Hungry victims of monsoon-spawned floods in southwestern Pakistan rioted Friday, protesting slow, meager aid reaching their marooned villages where many feared the receding waters would yield numerous bodies.

The widespread flooding struck after Cyclone Yemyin dumped torrential rains on the area Tuesday.

Protesters said they had waded through chest-deep water from outlying areas to voice their anger about the dearth of relief aid. Only packets of biscuits and bottles of water had been received, they said.

"Every family is looking for one or two members. They are all missing," said Chaker Baloth, who walked more than 25 miles through the night to reach this city of some 150,000. Others feared they would never see their missing family members again.

The government said the official death toll in Baluchistan province was 14, with more than 24 missing, although local media reported much higher numbers.

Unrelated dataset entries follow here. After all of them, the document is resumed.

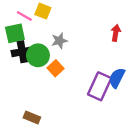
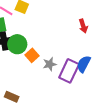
red arrow: (116, 33) -> (83, 26), turned 152
gray star: (59, 41) -> (50, 64), moved

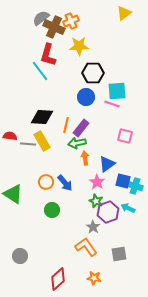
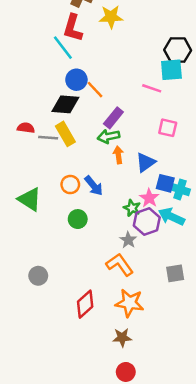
black hexagon: (93, 73) -> (178, 50), moved
cyan square: (117, 91) -> (171, 70), moved
blue circle: (86, 97) -> (76, 80), moved
orange line: (66, 125) -> (95, 90), moved, turned -56
pink star: (97, 182) -> (149, 198), moved
cyan arrow: (128, 208) -> (171, 217), size x1.5
gray square: (119, 254) -> (175, 273), moved
orange star: (94, 278) -> (129, 303), size x1.6

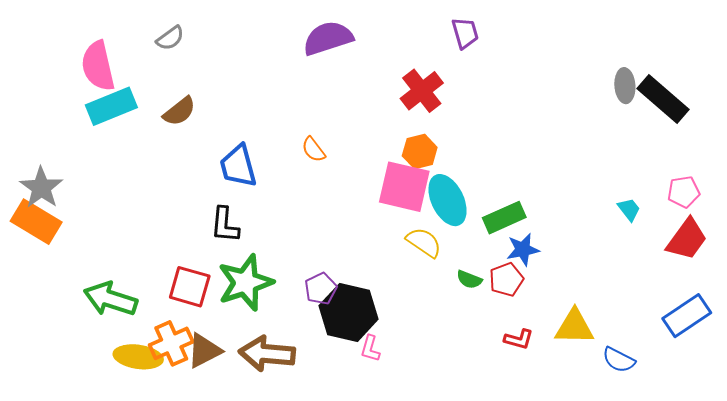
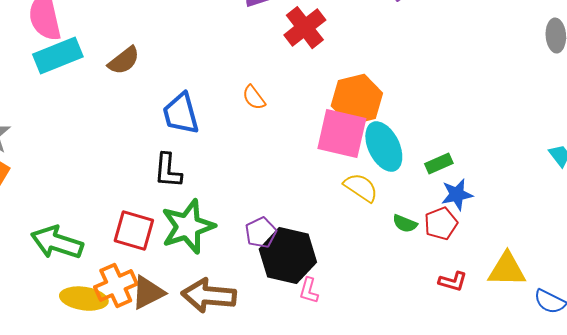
red cross: (422, 91) -> (305, 28), moved
orange hexagon: (420, 152) -> (357, 100), size x1.5
green rectangle: (504, 218) -> (439, 164), size x0.7

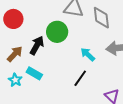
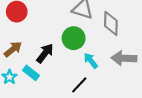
green circle: (57, 32) -> (74, 38), moved
black arrow: (37, 45) -> (45, 53), moved

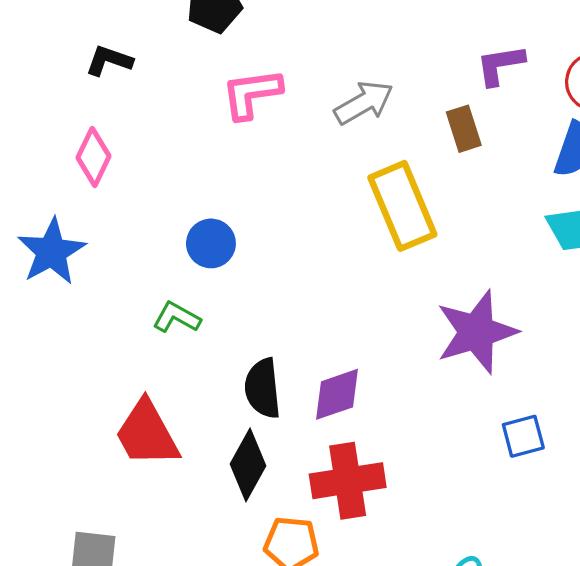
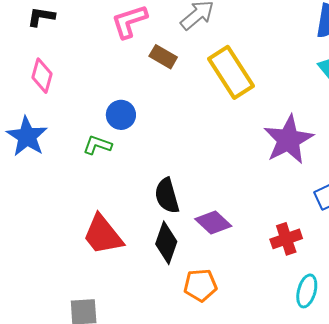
brown rectangle: (464, 129) -> (163, 57), moved, turned -32
green L-shape: (177, 317) -> (97, 145), moved
purple diamond: (337, 394) -> (213, 222), moved, turned 72
red cross: (348, 481) -> (286, 239), moved, size x0.7

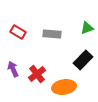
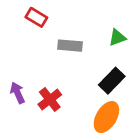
red rectangle: (18, 32) -> (36, 17), moved
orange ellipse: (64, 87) -> (106, 117), moved, turned -50

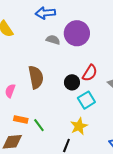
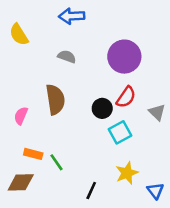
purple circle: (77, 33) -> (124, 57), moved
gray semicircle: (53, 40) -> (67, 57), moved
yellow star: (79, 126) -> (127, 173), moved

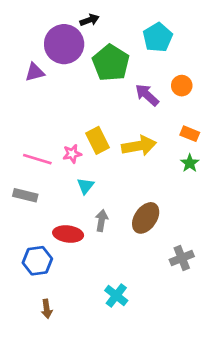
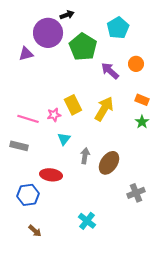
yellow arrow: (139, 146) -> (104, 109), turned -50
gray arrow: (102, 221) -> (85, 156), moved
brown arrow: (47, 309) -> (35, 231), turned -40

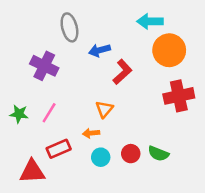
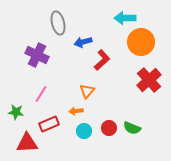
red cross: (179, 96) -> (149, 80), turned -30
green star: (19, 114) -> (16, 112), moved

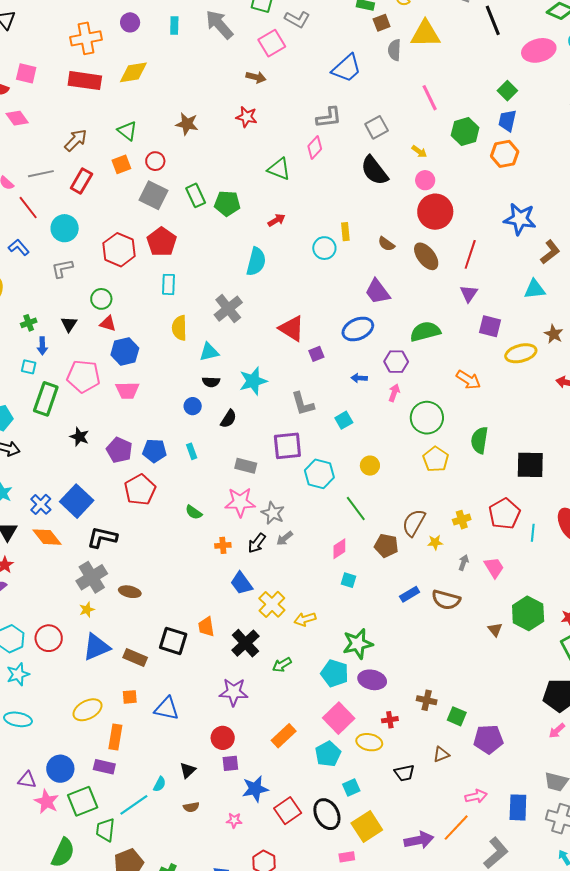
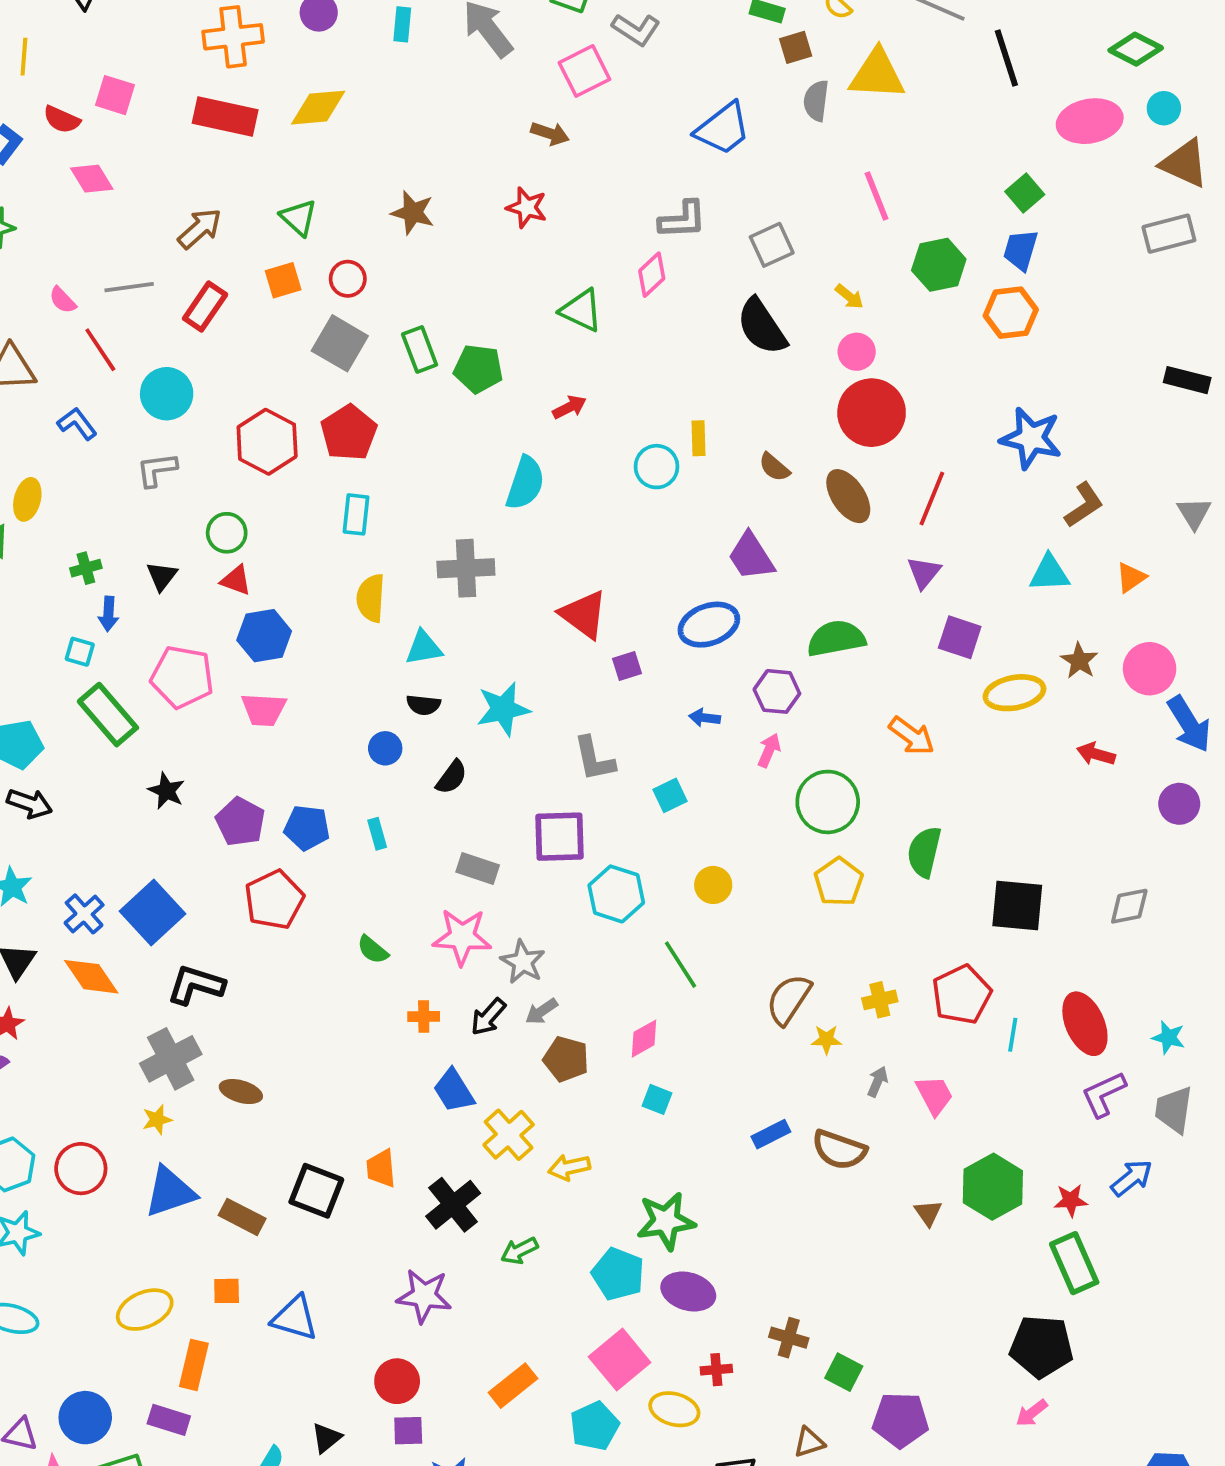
gray cross: (228, 309) -> (466, 568), turned 32
green rectangle: (46, 399) -> (108, 715), turned -64
brown pentagon: (386, 546) -> (566, 1059), moved

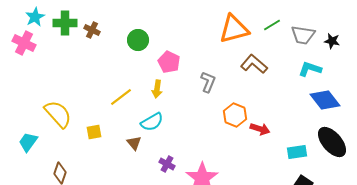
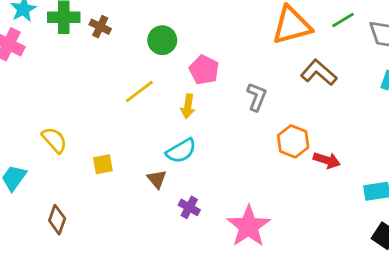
yellow line: (121, 97) -> (139, 91), moved
yellow semicircle: (58, 114) -> (54, 140), size x0.7
purple cross: (167, 164) -> (189, 207), moved

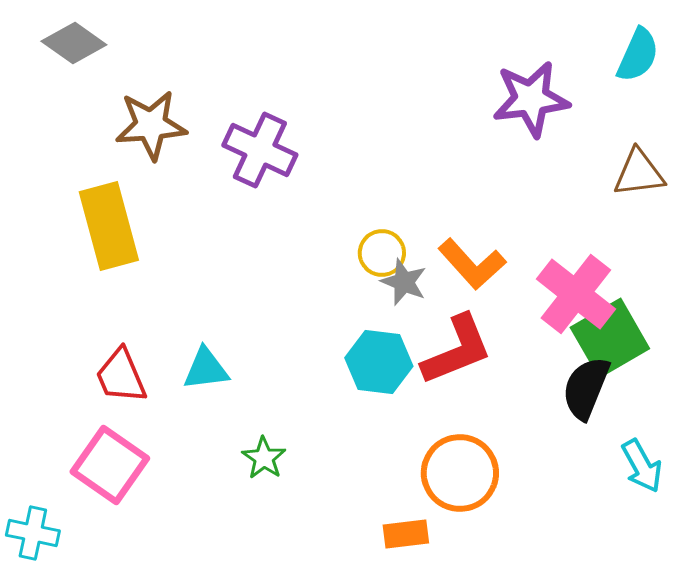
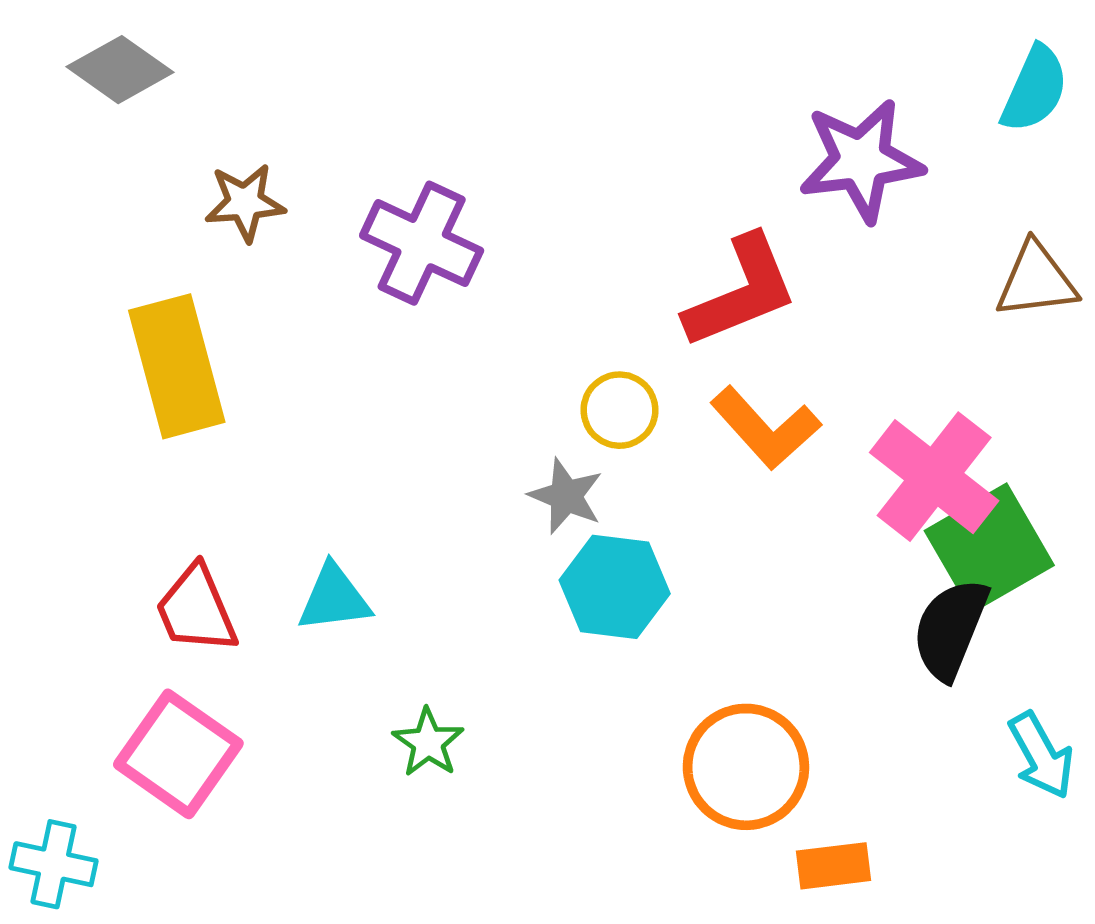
brown star: (151, 125) -> (245, 203), size x0.7
gray star: (404, 282) -> (566, 496), moved
red L-shape: (457, 350) -> (741, 292), moved
orange rectangle: (406, 534) -> (834, 866), moved

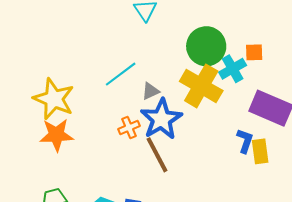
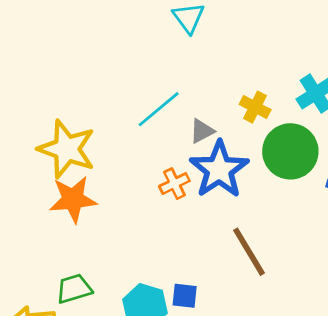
green circle: (206, 46) -> (290, 151), moved
yellow cross: (201, 86) -> (255, 107), moved, size x0.5
brown line: (157, 155) -> (249, 252), moved

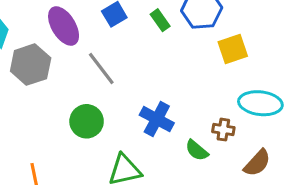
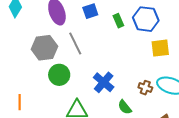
gray hexagon: (31, 65) -> (44, 48), moved
brown cross: (223, 130) -> (145, 88), moved

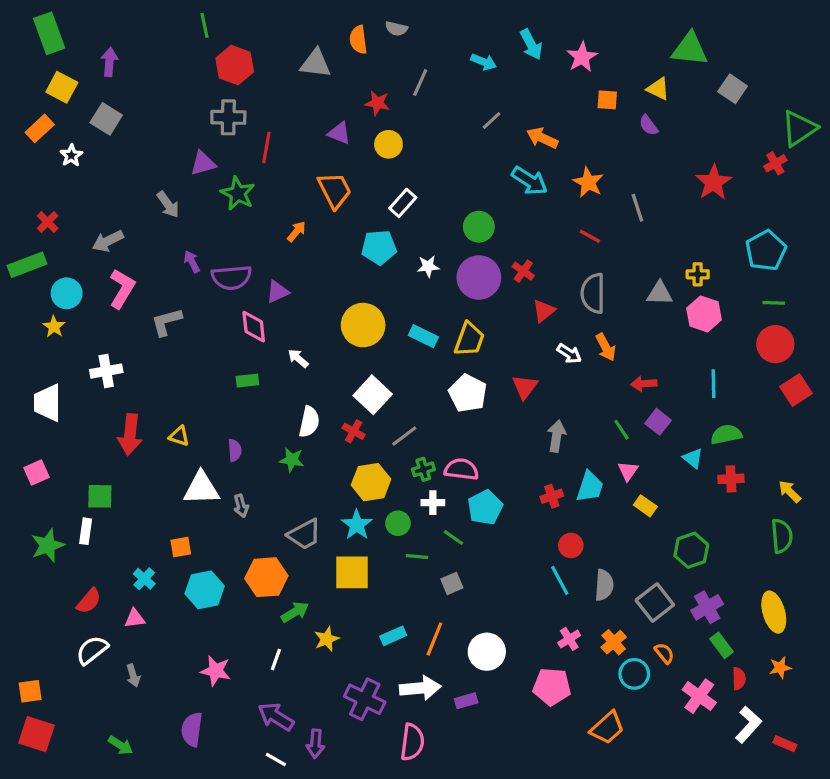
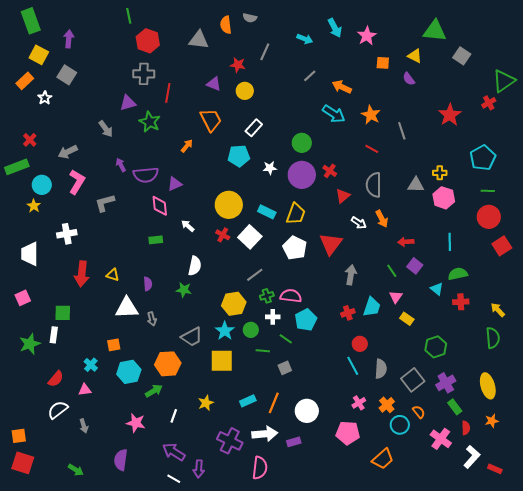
red triangle: (525, 387) -> (331, 244), size x1.4
white square: (373, 395) -> (250, 237), moved
red cross: (354, 431) -> (223, 235), moved
green arrow: (295, 612) -> (154, 391), moved

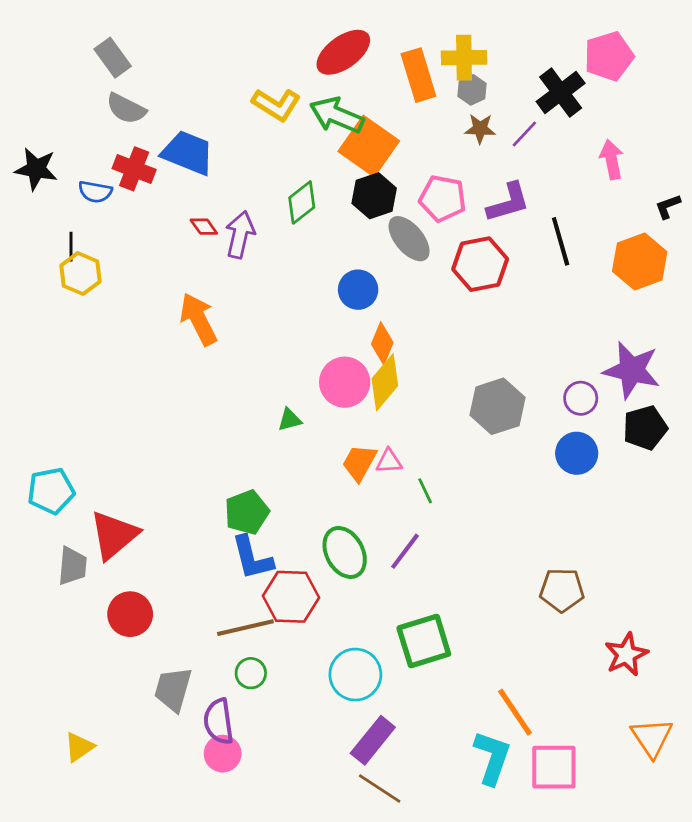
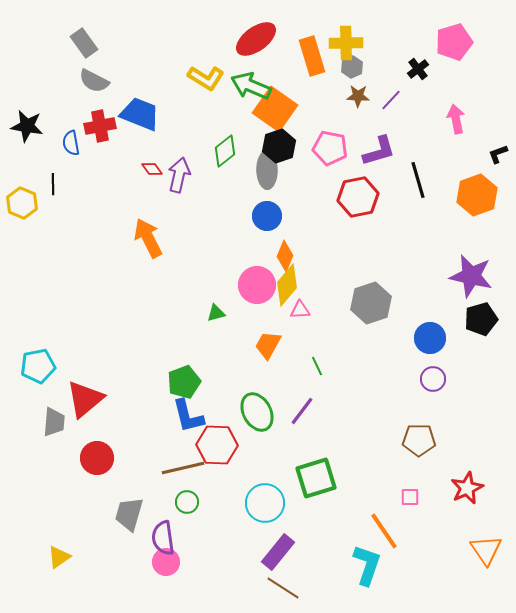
black cross: (561, 92) -> (418, 69), size x0.6
red cross: (134, 169) -> (100, 126), turned -32
blue semicircle: (95, 192) -> (71, 143), turned 70
gray ellipse: (409, 239) -> (267, 170), moved, turned 39
yellow hexagon: (80, 274) -> (22, 203), moved
purple circle: (581, 398) -> (433, 379), moved
pink triangle: (389, 461) -> (300, 310), moved
pink square: (554, 767) -> (410, 497), moved, size x0.5

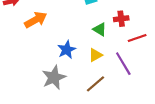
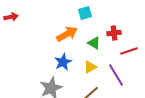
orange arrow: (36, 20) -> (67, 34), moved

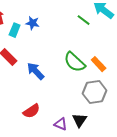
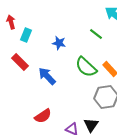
green line: (84, 20) -> (96, 34), moved
blue star: (33, 23) -> (59, 43), moved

Farqooq Ahmed Khan, head of the National Disaster Management Authority, said accurate figures were not available because of widespread communications disruptions in the stricken areas.

Khan told reporters in Islamabad that the military had rescued about 1,600 people, including 600 fishermen in the Arabian Sea.

Military helicopters continued to drop relief supplies, but many of the more than 800,000 people hit by monsoon flooding in southwest Pakistan appeared to have received little or nothing.

Twenty people died in flash floods Thursday in the northwestern Khyber Agency tribal region, said government official Ilyas Khan.

Floods that damaged several bridges in the region have forced the temporary suspension of the voluntary repatriation of Afghan refugees through the North West Frontier Province, the U.N. High Commissioner for Refugees said Friday.

More than 2 million Afghans still live in camps along the Afghan-Pakistan border, having fled decades of conflict in their country.

Floods also have ravaged four eastern provinces of neighboring Afghanistan, causing at least four deaths, a NATO statement said.

Monsoon storms have claimed more than 120 lives in neighboring India.

Khubah Bakhsh, the relief commissioner for Baluchistan, estimated that 200,000 houses had been destroyed or damaged.

In one of the hardest-hit areas — Turbat city and surrounding villages — the first relief supplies only began arriving Thursday, about 48 hours after the cyclone hit, driving the mayor to resign and angry residents to protest.

"We have been saved from the flood, but we may die of starvation," said Mohammed Kash, a teacher at a rural school.

From a helicopter, an Associated Press reporter saw only the tops of palm trees protruding from vast sheets of water in some areas.

People, cows and goats were stranded on rooftops without water or food, in sweltering 109-degree heat.